Task instructions ::
In the copy, include every entry exactly but none of the images.

○ ○ ○ ○ ○

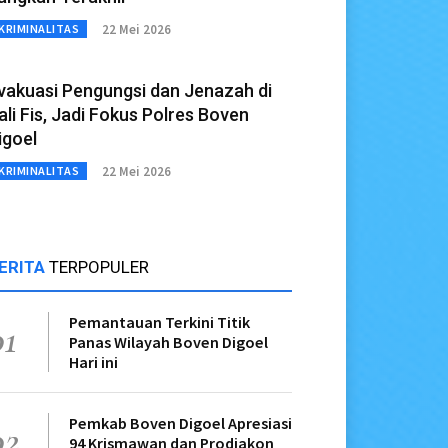
22 Mei 2026
KRIMINALITAS
vakuasi Pengungsi dan Jenazah di
ali Fis, Jadi Fokus Polres Boven
igoel
22 Mei 2026
KRIMINALITAS
ERITA
TERPOPULER
Pemantauan Terkini Titik
01
Panas Wilayah Boven Digoel
Hari ini
Pemkab Boven Digoel Apresiasi
02
94 Krismawan dan Prodiakon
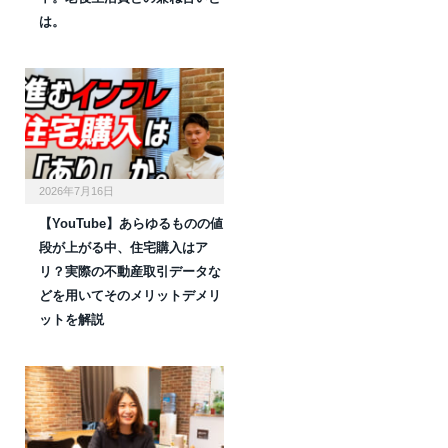
は。
2026年7月16日
【YouTube】あらゆるものの値
段が上がる中、住宅購入はア
リ？実際の不動産取引データな
どを用いてそのメリットデメリ
ットを解説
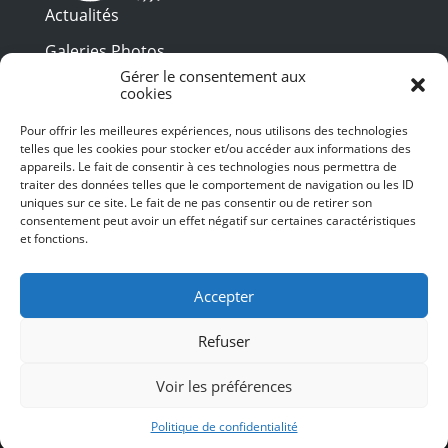
Actualités
Galeries Photos
Gérer le consentement aux
Vidéothèque
cookies
Presse
Pour offrir les meilleures expériences, nous utilisons des technologies
Programme PDF
telles que les cookies pour stocker et/ou accéder aux informations des
Billetterie
appareils. Le fait de consentir à ces technologies nous permettra de
Recrutement
traiter des données telles que le comportement de navigation ou les ID
uniques sur ce site. Le fait de ne pas consentir ou de retirer son
Mentions légales
consentement peut avoir un effet négatif sur certaines caractéristiques
et fonctions.
Politique de confidentialité
SUIVEZ-NOUS
Accepter
Refuser
Voir les préférences
© 2024 Toulouse les Orgues – Tous droits
réservés – Conception et Webdesign :
Politique de confidentialité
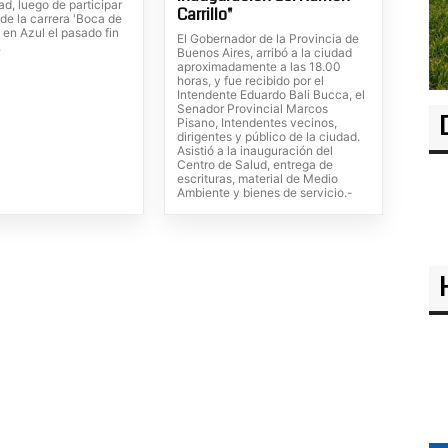
d, luego de participar
Carrillo"
 de la carrera 'Boca de
, en Azul el pasado fin
El Gobernador de la Provincia de
.
Buenos Aires, arribó a la ciudad
aproximadamente a las 18.00
horas, y fue recibido por el
Intendente Eduardo Bali Bucca, el
Senador Provincial Marcos
Pisano, Intendentes vecinos,
dirigentes y público de la ciudad.
Asistió a la inauguración del
Centro de Salud, entrega de
escrituras, material de Medio
Ambiente y bienes de servicio.-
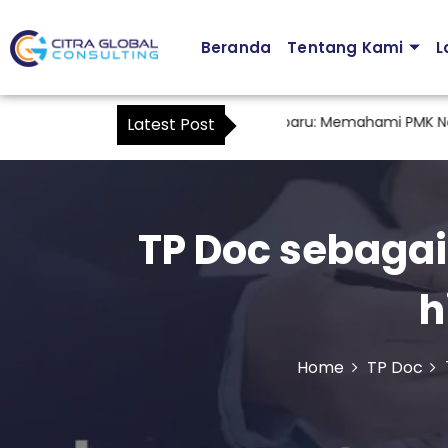
Beranda
Tentang Kami
L
Peraturan Kuasa Wajib Pajak Terbaru: Memahami PMK Nomor 44
Latest Post
TP Doc sebagai 
h
Home
TP Doc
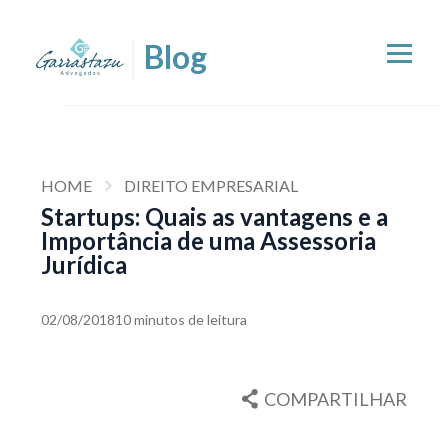
HOME
DIREITO EMPRESARIAL
Startups: Quais as vantagens e a
Importância de uma Assessoria
Jurídica
02/08/2018
10 minutos de leitura
COMPARTILHAR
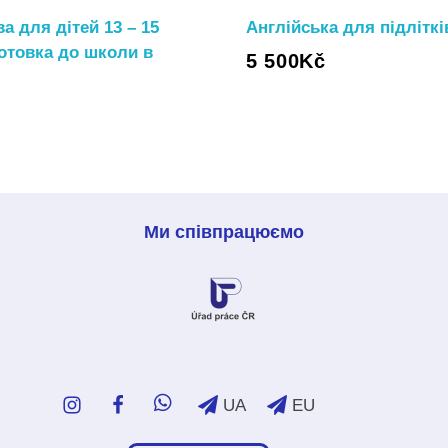
а для дітей 13 – 15
Англійська для підліткі
готовка до школи в
5 500
Kč
Ми співпрацюємо
UA
EU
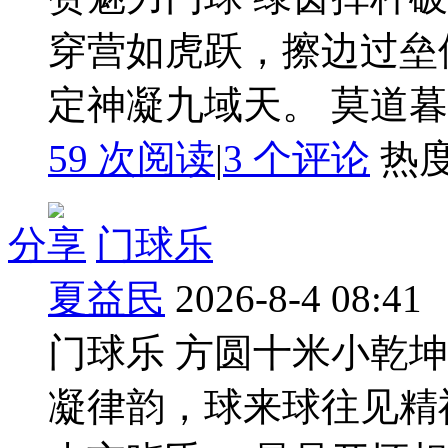
穿营如虎跃，擦边过垒
定神凝九域天。 莫道
59 次阅读
|
3
个评论
热
分享
门球乐
夏益民
2026-8-4 08:41
门球乐 方圆十米小乾
凝律韵，球来球往见精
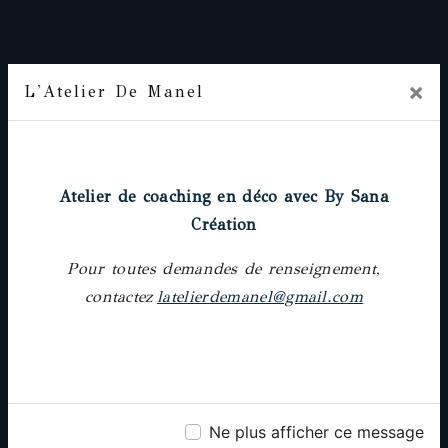
×
L'Atelier De Manel
Prochainement
Adresse
Atelier de coaching en déco avec By Sana
18 rue Pierre-Paul Riquet, 31000 Toulouse
Création
Pour toutes demandes de renseignement,
contactez
latelierdemanel@gmail.com
Téléphone
05 61 62 64 25
Ne plus afficher ce message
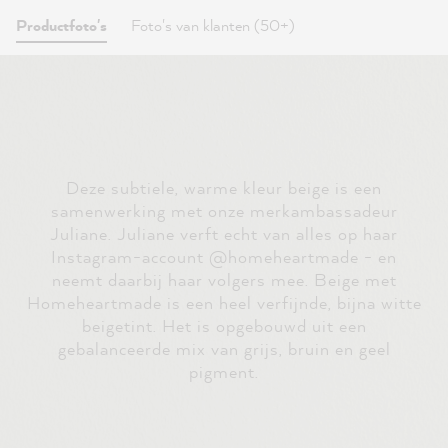
Productfoto's
Foto's van klanten (50+)
Deze subtiele, warme kleur beige is een
samenwerking met onze merkambassadeur
Juliane. Juliane verft echt van alles op haar
Instagram-account @homeheartmade - en
neemt daarbij haar volgers mee. Beige met
Homeheartmade is een heel verfijnde, bijna witte
beigetint. Het is opgebouwd uit een
gebalanceerde mix van grijs, bruin en geel
pigment.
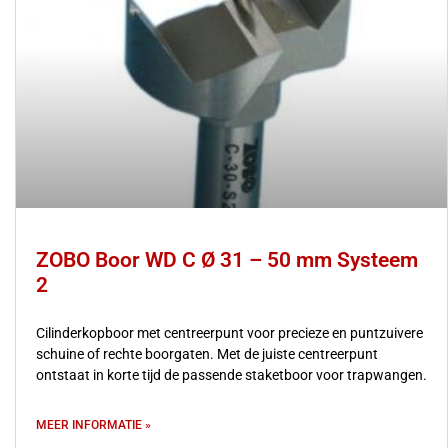
ZOBO Boor WD C Ø 31 – 50 mm Systeem
2
Cilinderkopboor met centreerpunt voor precieze en puntzuivere
schuine of rechte boorgaten. Met de juiste centreerpunt
ontstaat in korte tijd de passende staketboor voor trapwangen.
MEER INFORMATIE »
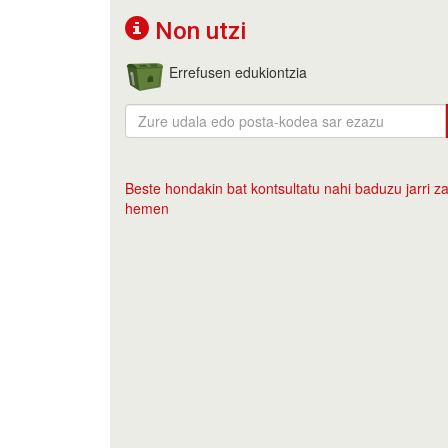
Non utzi
Errefusen edukiontzia
Beste hondakin bat kontsultatu nahi baduzu jarri za
hemen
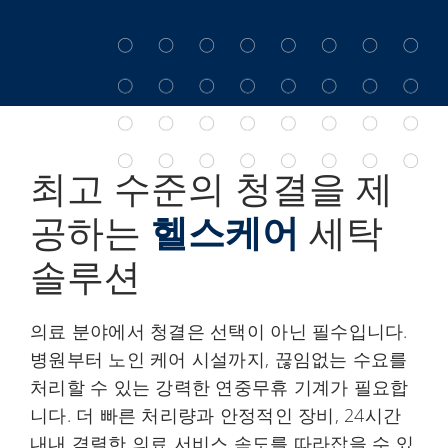
최고 수준의 청결을 제
공하는
헬스케어
세탁
솔루션
의료 분야에서 청결은 선택이 아닌 필수입니다.
병원부터 노인 케어 시설까지, 끊임없는 수요를
처리할 수 있는 강력한 연중무휴 기계가 필요합
니다. 더 빠른 처리량과 안정적인 장비, 24시간
내내 격렬한 의료 서비스 속도를 따라잡을 수 있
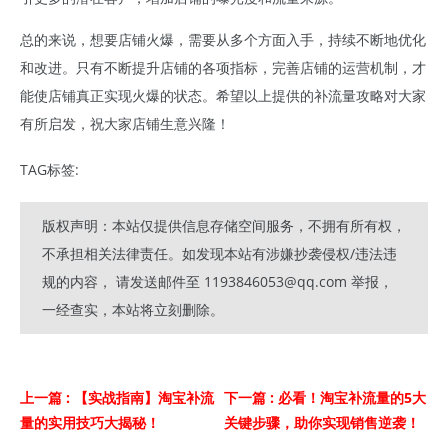
总的来说，想要店铺火爆，需要从多个方面入手，持续不断地优化
和改进。只有不断提升店铺的各项指标，完善店铺的运营机制，才
能使店铺真正实现火爆的状态。希望以上提供的补流量攻略对大家
有所启发，祝大家店铺生意兴隆！
TAG标签:
版权声明：本站仅提供信息存储空间服务，不拥有所有权，
不承担相关法律责任。如发现本站有涉嫌抄袭侵权/违法违
规的内容， 请发送邮件至 1193846053@qq.com 举报，
一经查实，本站将立刻删除。
上一篇
: 【实战指南】淘宝补流
下一篇
: 必看！淘宝补流量的5大
量的实用技巧大揭秘！
关键步骤，助你实现销售逆袭！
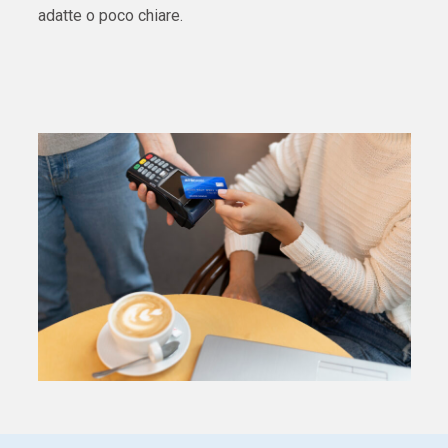
adatte o poco chiare.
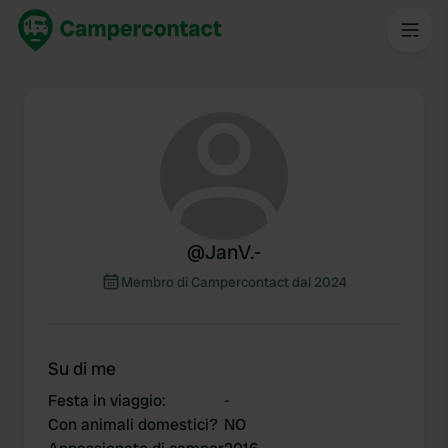
@
JanV.-
Membro di Campercontact dal 2024
Su di me
Festa in viaggio
:
-
Con animali domestici?
NO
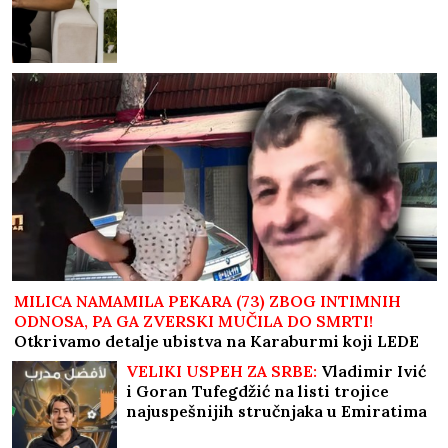
MILICA NAMAMILA PEKARA (73) ZBOG INTIMNIH
ODNOSA, PA GA ZVERSKI MUČILA DO SMRTI!
Otkrivamo detalje ubistva na Karaburmi koji LEDE
KRV: Izdahnuo u najgorim mukama dok su ga
VELIKI USPEH ZA SRBE:
Vladimir Ivić
osumnjičeni pljačkali
i Goran Tufegdžić na listi trojice
najuspešnijih stručnjaka u Emiratima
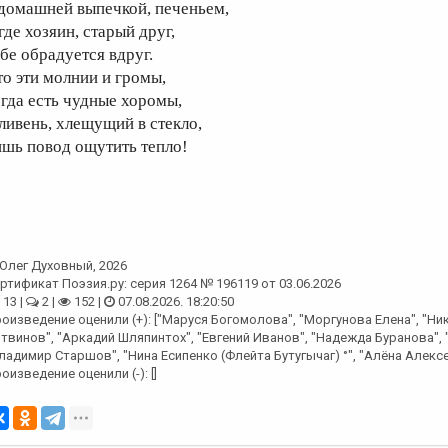
 домашней выпечкой, печеньем,
где хозяин, старый друг,
ебе обрадуется вдруг.
то эти молнии и громы,
огда есть чудные хоромы,
 ливень, хлещущий в стекло,
ишь повод ощутить тепло!
Олег Духовный
, 2026
ртификат Поэзия.ру: серия 1264 № 196119 от 03.06.2026
13 |
2 |
152 |
07.08.2026. 18:20:50
оизведение оценили (+): ["Маруся Богомолова", "Моргунова Елена", "Ни
твинов", "Аркадий Шляпинтох", "Евгений Иванов", "Надежда Буранова", 
ладимир Старшов", "Нина Есипенко (Флейта Бутугычаг) °", "Алёна Алексе
оизведение оценили (-): []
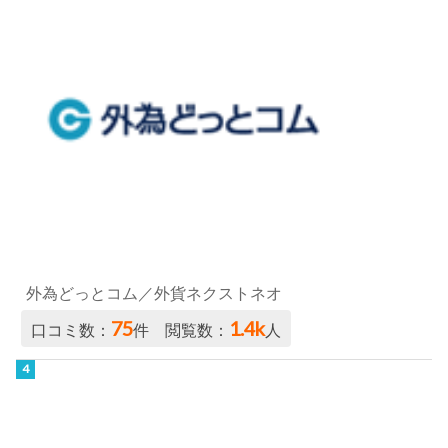
外為どっとコム／外貨ネクストネオ
75
1.4k
口コミ数：
件 閲覧数：
人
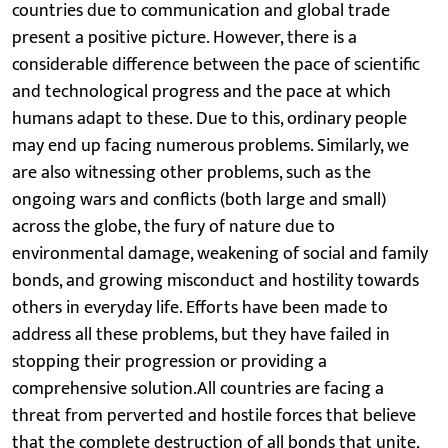
countries due to communication and global trade
present a positive picture. However, there is a
considerable difference between the pace of scientific
and technological progress and the pace at which
humans adapt to these. Due to this, ordinary people
may end up facing numerous problems. Similarly, we
are also witnessing other problems, such as the
ongoing wars and conflicts (both large and small)
across the globe, the fury of nature due to
environmental damage, weakening of social and family
bonds, and growing misconduct and hostility towards
others in everyday life. Efforts have been made to
address all these problems, but they have failed in
stopping their progression or providing a
comprehensive solution.All countries are facing a
threat from perverted and hostile forces that believe
that the complete destruction of all bonds that unite,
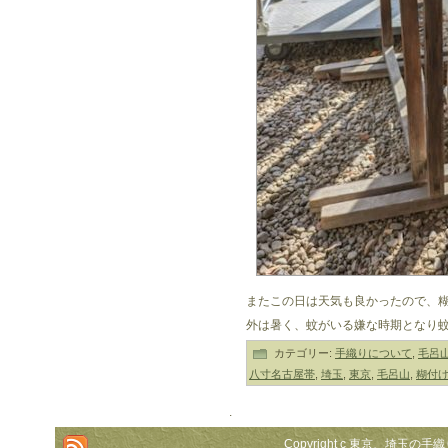
またこの日は天気も良かったので、
外は暑く、蚊がいる嫌な時期となり
カテゴリー:
手織りについて
,
毛呂
八寸名古屋帯
,
埼玉
,
東京
,
毛呂山
,
糊付
.
Copyright c 東京、埼玉の手織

○ ○ ○ ○ ○

Exercise answer ::
22 Mei 2026
KRIMINALITAS
vakuasi Pengungsi dan Jenazah di
ali Fis, Jadi Fokus Polres Boven
igoel
22 Mei 2026
KRIMINALITAS
ERITA
TERPOPULER
Pemantauan Terkini Titik
01
Panas Wilayah Boven Digoel
Hari ini
Pemkab Boven Digoel Apresiasi
02
94 Krismawan dan Prodiakon
は。
2026年7月16日
【YouTube】あらゆるものの値
段が上がる中、住宅購入はア
リ？実際の不動産取引データな
どを用いてそのメリットデメリ
ットを解説
Actualités
Galeries Photos
Gérer le consentement aux
Vidéothèque
cookies
Presse
Pour offrir les meilleures expériences, nous utilisons des technologies
Programme PDF
telles que les cookies pour stocker et/ou accéder aux informations des
Billetterie
appareils. Le fait de consentir à ces technologies nous permettra de
Recrutement
traiter des données telles que le comportement de navigation ou les ID
uniques sur ce site. Le fait de ne pas consentir ou de retirer son
Mentions légales
consentement peut avoir un effet négatif sur certaines caractéristiques
et fonctions.
Politique de confidentialité
SUIVEZ-NOUS
Accepter
Refuser
Voir les préférences
© 2024 Toulouse les Orgues – Tous droits
réservés – Conception et Webdesign :
Politique de confidentialité
d, luego de participar
Carrillo"
 de la carrera 'Boca de
, en Azul el pasado fin
El Gobernador de la Provincia de
.
Buenos Aires, arribó a la ciudad
aproximadamente a las 18.00
horas, y fue recibido por el
Intendente Eduardo Bali Bucca, el
Senador Provincial Marcos
Pisano, Intendentes vecinos,
dirigentes y público de la ciudad.
Asistió a la inauguración del
Centro de Salud, entrega de
escrituras, material de Medio
Ambiente y bienes de servicio.-
Beranda
Tentang Kami
L
Peraturan Kuasa Wajib Pajak Terbaru: Memahami PMK Nomor 44
Latest Post
TP Doc sebagai 
h
Home
TP Doc
HOME
DIREITO EMPRESARIAL
Startups: Quais as vantagens e a
Importância de uma Assessoria
Jurídica
02/08/2018
10 minutos de leitura
COMPARTILHAR
а для дітей 13 – 15
Англійська для підліткі
готовка до школи в
5 500
Kč
Ми співпрацюємо
UA
EU
穿营如虎跃，擦边过垒
定神凝九域天。 莫道
59 次阅读
|
3
个评论
热
分享
门球乐
夏益民
2026-8-4 08:41
门球乐 方圆十米小乾
凝律韵，球来球往见精
×
L'Atelier De Manel
Prochainement
Adresse
Atelier de coaching en déco avec By Sana
18 rue Pierre-Paul Riquet, 31000 Toulouse
Création
Pour toutes demandes de renseignement,
contactez
latelierdemanel@gmail.com
Téléphone
05 61 62 64 25
Ne plus afficher ce message
Productfoto's
Foto's van klanten (50+)
Deze subtiele, warme kleur beige is een
samenwerking met onze merkambassadeur
Juliane. Juliane verft echt van alles op haar
Instagram-account @homeheartmade - en
neemt daarbij haar volgers mee. Beige met
Homeheartmade is een heel verfijnde, bijna witte
beigetint. Het is opgebouwd uit een
gebalanceerde mix van grijs, bruin en geel
pigment.
ZOBO Boor WD C Ø 31 – 50 mm Systeem
2
Cilinderkopboor met centreerpunt voor precieze en puntzuivere
schuine of rechte boorgaten. Met de juiste centreerpunt
ontstaat in korte tijd de passende staketboor voor trapwangen.
MEER INFORMATIE »
Non utzi
Errefusen edukiontzia
Beste hondakin bat kontsultatu nahi baduzu jarri za
hemen
최고 수준의 청결을 제
공하는
헬스케어
세탁
솔루션
의료 분야에서 청결은 선택이 아닌 필수입니다.
병원부터 노인 케어 시설까지, 끊임없는 수요를
처리할 수 있는 강력한 연중무휴 기계가 필요합
니다. 더 빠른 처리량과 안정적인 장비, 24시간
내내 격렬한 의료 서비스 속도를 따라잡을 수 있
总的来说，想要店铺火爆，需要从多个方面入手，持续不断地优化
和改进。只有不断提升店铺的各项指标，完善店铺的运营机制，才
能使店铺真正实现火爆的状态。希望以上提供的补流量攻略对大家
有所启发，祝大家店铺生意兴隆！
TAG标签:
版权声明：本站仅提供信息存储空间服务，不拥有所有权，
不承担相关法律责任。如发现本站有涉嫌抄袭侵权/违法违
规的内容， 请发送邮件至 1193846053@qq.com 举报，
一经查实，本站将立刻删除。
上一篇
: 【实战指南】淘宝补流
下一篇
: 必看！淘宝补流量的5大
量的实用技巧大揭秘！
关键步骤，助你实现销售逆袭！
adatte o poco chiare.
@
JanV.-
Membro di Campercontact dal 2024
Su di me
Festa in viaggio
:
-
Con animali domestici?
NO
MILICA NAMAMILA PEKARA (73) ZBOG INTIMNIH
ODNOSA, PA GA ZVERSKI MUČILA DO SMRTI!
Otkrivamo detalje ubistva na Karaburmi koji LEDE
KRV: Izdahnuo u najgorim mukama dok su ga
VELIKI USPEH ZA SRBE:
Vladimir Ivić
osumnjičeni pljačkali
i Goran Tufegdžić na listi trojice
najuspešnijih stručnjaka u Emiratima
 домашней выпечкой, печеньем,
где хозяин, старый друг,
ебе обрадуется вдруг.
то эти молнии и громы,
огда есть чудные хоромы,
 ливень, хлещущий в стекло,
ишь повод ощутить тепло!
Олег Духовный
, 2026
ртификат Поэзия.ру: серия 1264 № 196119 от 03.06.2026
13 |
2 |
152 |
07.08.2026. 18:20:50
оизведение оценили (+): ["Маруся Богомолова", "Моргунова Елена", "Ни
твинов", "Аркадий Шляпинтох", "Евгений Иванов", "Надежда Буранова", 
ладимир Старшов", "Нина Есипенко (Флейта Бутугычаг) °", "Алёна Алексе
оизведение оценили (-): []
外為どっとコム／外貨ネクストネオ
75
1.4k
口コミ数：
件 閲覧数：
人
countries due to communication and global trade
present a positive picture. However, there is a
considerable difference between the pace of scientific
and technological progress and the pace at which
humans adapt to these. Due to this, ordinary people
may end up facing numerous problems. Similarly, we
are also witnessing other problems, such as the
ongoing wars and conflicts (both large and small)
across the globe, the fury of nature due to
environmental damage, weakening of social and family
bonds, and growing misconduct and hostility towards
others in everyday life. Efforts have been made to
address all these problems, but they have failed in
stopping their progression or providing a
comprehensive solution.All countries are facing a
threat from perverted and hostile forces that believe
that the complete destruction of all bonds that unite,
またこの日は天気も良かったので、
外は暑く、蚊がいる嫌な時期となり
カテゴリー:
手織りについて
,
毛呂
八寸名古屋帯
,
埼玉
,
東京
,
毛呂山
,
糊付
.
Copyright c 東京、埼玉の手織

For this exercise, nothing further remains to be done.